Dois documentos relativos à mesma competência não demonstram necessariamente pagamento em duplicidade. Eles podem representar segunda via, complementação, correção cadastral ou obrigações distintas. A perícia contábil deve confirmar os eventos financeiros e a obrigação a que cada um se refere.
A análise precisa separar duplicidade documental de duplicidade de pagamento. Um mesmo comprovante anexado duas vezes não significa duas saídas de caixa; duas quitações bancárias efetivas podem exigir exame mesmo quando a guia tem o mesmo identificador.
Unidade de identificação
A Lei 8.212/1991 disciplina o custeio previdenciário e deve ser examinada conforme a natureza do recolhimento. A utilização dos dados contributivos no benefício também exige confronto com a Lei 8.213/1991.
O perito contábil deve relacionar contribuinte, competência, código, identificador da obrigação, principal e comprovante bancário. Valor e data semelhantes são indícios para investigação, não prova suficiente de repetição.
Documentos e confronto das quitações
Guias, extratos bancários, comprovantes com identificadores de transação, CNIS e registros de processamento devem ser conciliados. Se houver duas saídas, é necessário verificar se ambas foram apropriadas à mesma obrigação ou se uma foi estornada ou transferida.
Complementações precisam estar ligadas ao recolhimento original e à razão do ajuste. Não se exclui automaticamente a segunda guia apenas porque corresponde ao mesmo mês. Uma mudança de alíquota, categoria ou informação declarada pode demandar análise específica.
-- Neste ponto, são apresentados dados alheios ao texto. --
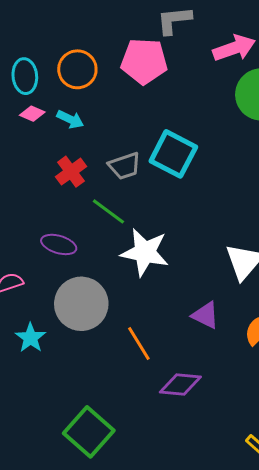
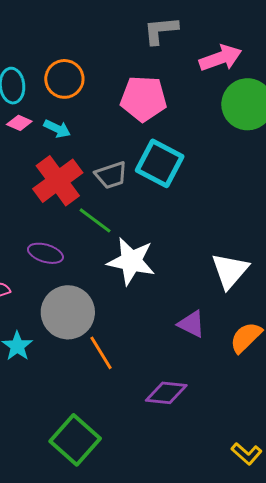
pink pentagon: (144, 61) -> (144, 99), moved
red cross: (71, 172) -> (58, 181), size x1.6
orange line: (139, 344) -> (101, 353), moved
Exemplo de pagamento repetido e complemento válido
Na hipótese fictícia, a obrigação demonstrada é de R$ 600,00: recolhimento original de R$ 400,00 e complemento de R$ 200,00. O principal original de R$ 400,00 foi efetivamente pago duas vezes, por transações bancárias distintas. Posteriormente, houve restituição parcial de R$ 150,00 vinculada à duplicidade.
| Evento | Valor | Classificação na hipótese |
|---|---|---|
| Primeiro recolhimento | R$ 400,00 | Pagamento da obrigação original |
| Segundo recolhimento idêntico | R$ 400,00 | Duplicidade efetiva comprovada |
| Complementação | R$ 200,00 | Parcela adicional devida |
| Total desembolsado | R$ 1.000,00 | 400 + 400 + 200 |
| Restituição já recebida | R$ 150,00 | Recuperação parcial da duplicidade |
| Duplicidade nominal remanescente | R$ 250,00 | 400 − 150 |
A conferência pelo fluxo líquido também fecha: R$ 1.000,00 − R$ 150,00 − R$ 600,00 = R$ 250,00. O complemento de R$ 200,00 não foi tratado como duplicidade.
O saldo é nominal e depende das premissas documentais. Não representa restituição automaticamente deferida nem valor atualizado. Encargos, prazos, legitimidade e procedimento de recuperação exigem análise própria.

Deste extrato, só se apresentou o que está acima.